Given information
◇ ◇ ◇

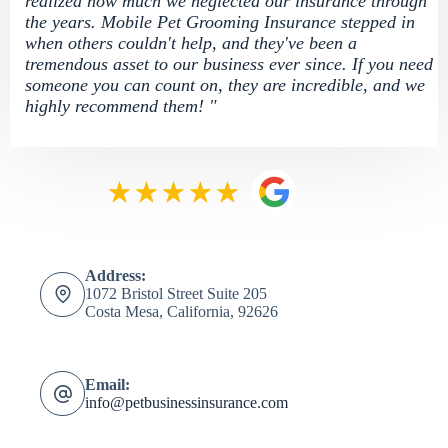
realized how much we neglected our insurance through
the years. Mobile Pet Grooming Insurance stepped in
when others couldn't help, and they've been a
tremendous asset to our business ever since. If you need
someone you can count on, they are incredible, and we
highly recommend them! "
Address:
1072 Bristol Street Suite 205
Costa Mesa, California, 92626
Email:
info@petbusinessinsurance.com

◇ ◇ ◇

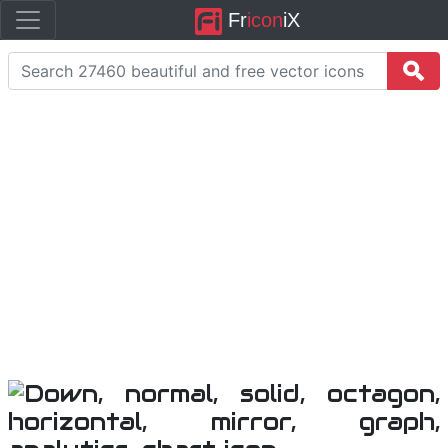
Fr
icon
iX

◇ ◇ ◇

Problem requirements
Using the data above, copy each line that contains "they".

Task solution
when others couldn't help, and they've been a
someone you can count on, they are incredible, and we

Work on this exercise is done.